**REQUIREMENT**.
Your answer must be an exact copy of the listing below.

**RECORDS FOR THIS TASK**.
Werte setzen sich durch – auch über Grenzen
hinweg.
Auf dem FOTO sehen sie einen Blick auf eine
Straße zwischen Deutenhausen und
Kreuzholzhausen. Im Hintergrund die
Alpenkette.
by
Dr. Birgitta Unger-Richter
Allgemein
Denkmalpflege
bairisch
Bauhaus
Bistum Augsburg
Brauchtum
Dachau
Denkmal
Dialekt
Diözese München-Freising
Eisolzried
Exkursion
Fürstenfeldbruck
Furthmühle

**SOLUTION TO THE EXERCISE**.
Werte setzen sich durch – auch über Grenzen
hinweg.
Auf dem FOTO sehen sie einen Blick auf eine
Straße zwischen Deutenhausen und
Kreuzholzhausen. Im Hintergrund die
Alpenkette.
by
Dr. Birgitta Unger-Richter
Allgemein
Denkmalpflege
bairisch
Bauhaus
Bistum Augsburg
Brauchtum
Dachau
Denkmal
Dialekt
Diözese München-Freising
Eisolzried
Exkursion
Fürstenfeldbruck
Furthmühle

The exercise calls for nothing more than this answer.